Only one problem. It wasn’t true.
As this fact became apparent, first of all, the main stories changed, then the feeds published from the main stories changed and then, because nobody had printed a paper yet, some of the more egregious errors disappeared from web sites and feeds – never to be seen again.
Oh wait, the Internet is Forever, so those ‘disappeared’ feeds had already been copied, pictured and cached.
Now, because of the way that the presenting Justice was actually speaking, you could be forgiven for thinking that he was about to say that the bill had been defeated. Except for the fact that there were no actual print deadlines in play here – what tripped up CNN and FOX appears to have been their desire to report a certain type of story first.
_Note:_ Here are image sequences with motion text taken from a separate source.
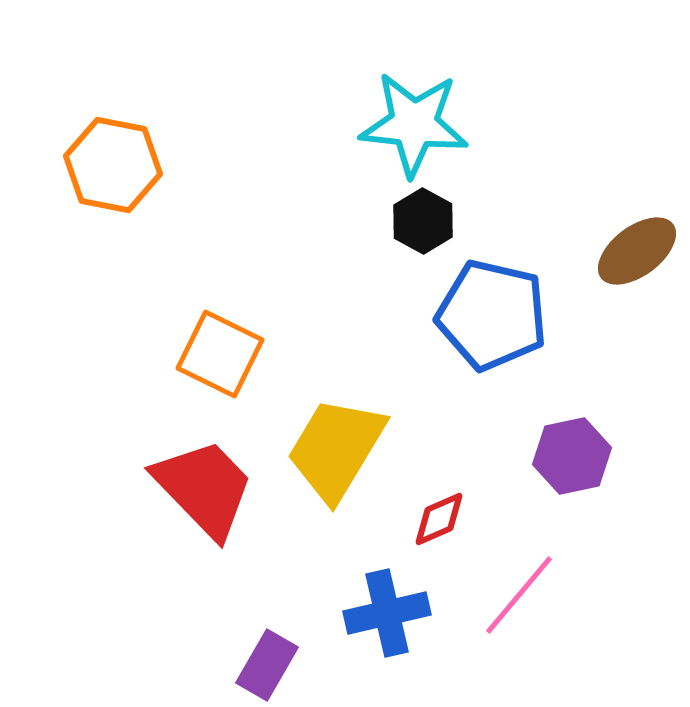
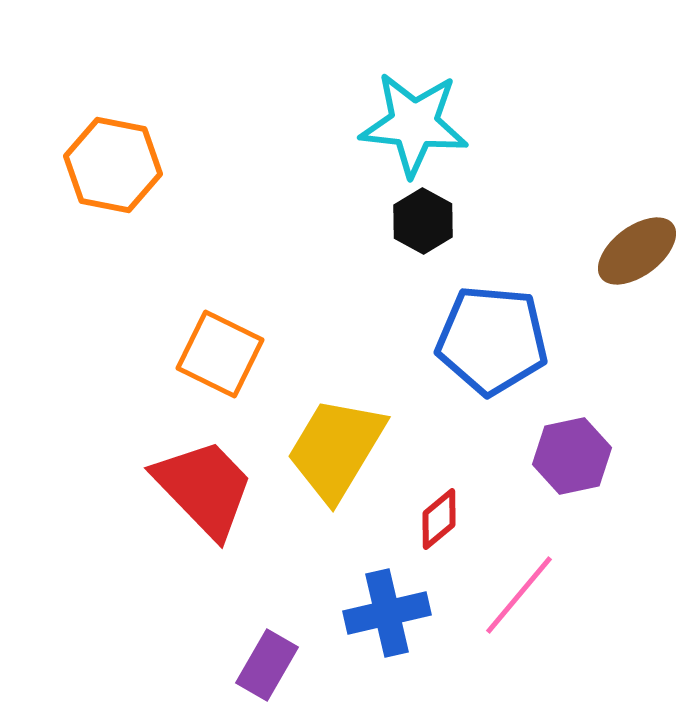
blue pentagon: moved 25 px down; rotated 8 degrees counterclockwise
red diamond: rotated 16 degrees counterclockwise
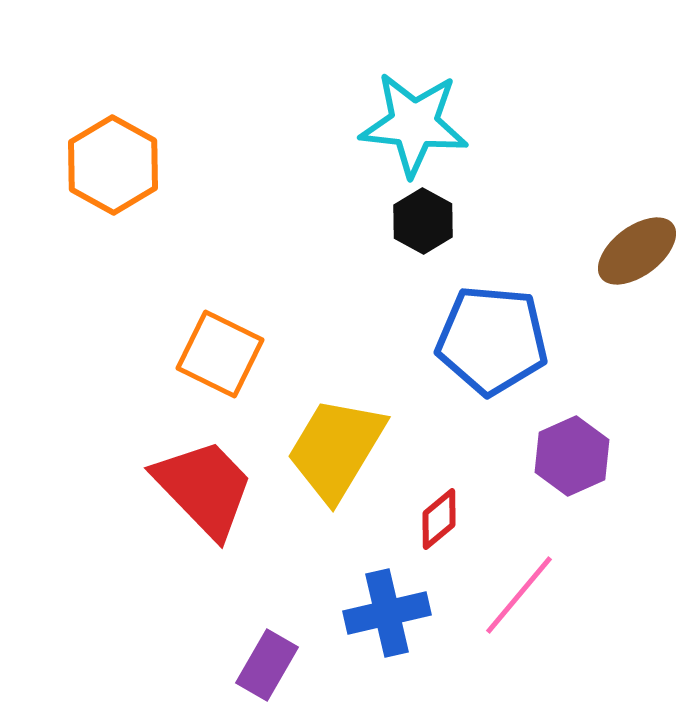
orange hexagon: rotated 18 degrees clockwise
purple hexagon: rotated 12 degrees counterclockwise
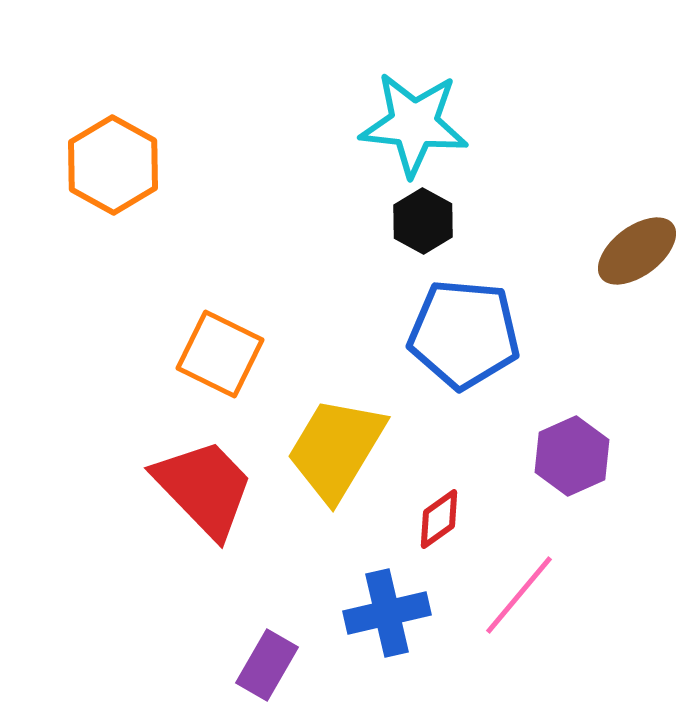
blue pentagon: moved 28 px left, 6 px up
red diamond: rotated 4 degrees clockwise
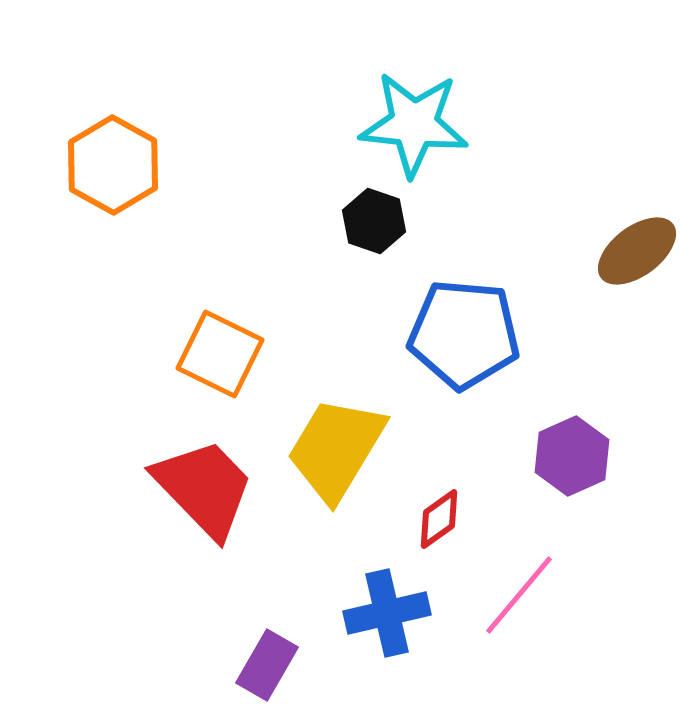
black hexagon: moved 49 px left; rotated 10 degrees counterclockwise
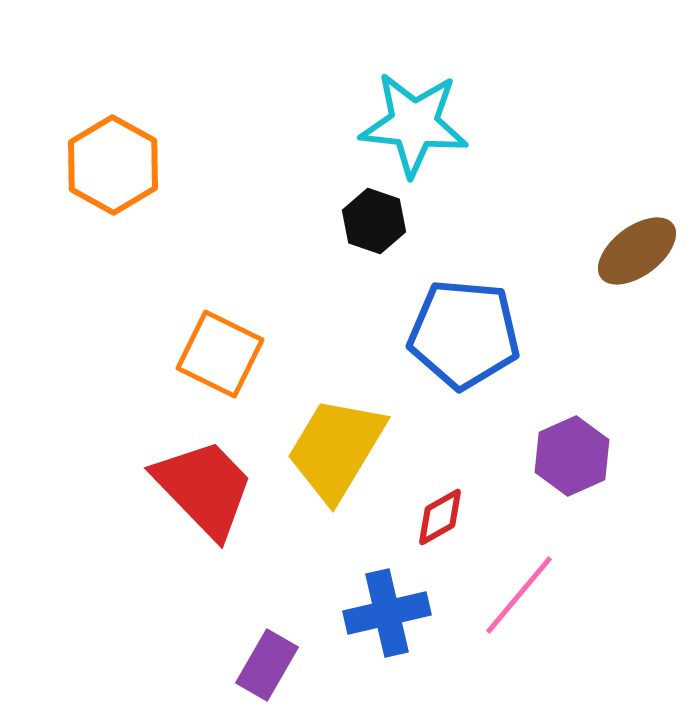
red diamond: moved 1 px right, 2 px up; rotated 6 degrees clockwise
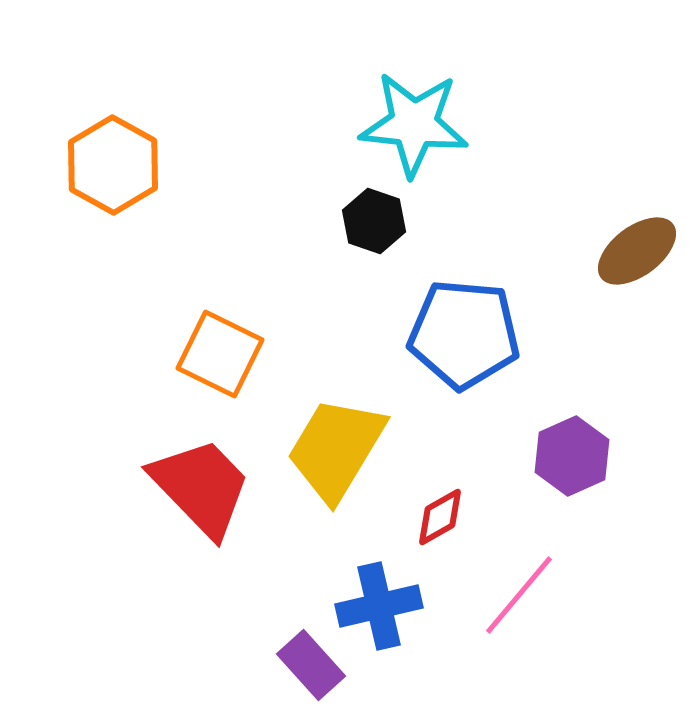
red trapezoid: moved 3 px left, 1 px up
blue cross: moved 8 px left, 7 px up
purple rectangle: moved 44 px right; rotated 72 degrees counterclockwise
In the case of FOX, had the bill been defeated, it’s not hard to imagine them actually ringing up President Obama to say “neener, neener”. (FOX news is not the President, so is not held to the same standards of decorum.)
The final comment on this story, and which should tell you volumes about traditional news gathering mechanisms in the 21st century, is that there was an error in a twitter/blog feed reporting on the decision which made an erroneous claim about the tax liability of citizens who wished to opt out of the program. So, just to be clear, we’re talking about a non-fact-checked social media side feed and there’s a mistake in it. Which then a very large number of traditional news sources presented as fact, because it appears that a large amount of their expensive resource gathering and fact checking amounts to “Get Brad and Janet to check out what’s happening on Twitter”. They they all had to fix and edit (AGAIN) once they discovered that they had effectively reported an error made by someone sitting in the room, typing onto a social media feed, as if it had gone through any kind of informational hygiene process.
Here are my final thoughts. As an experiment, for about a week, read Fark, Metafilter and The Register. Then see how many days it is before the same stories show up on your television, radio and print news. See how much change the stories have gone through, if any. Then look for stories that go the other way around. You may find it interesting when you work out which sources you trust as authorities, especially those that appear more trustworthy because they are traditional.
(Note: Apologies for the delay in posting. As part of my new work routine, I rearranged some time and I realised that posting 6 hours late wouldn’t hurt anyone.)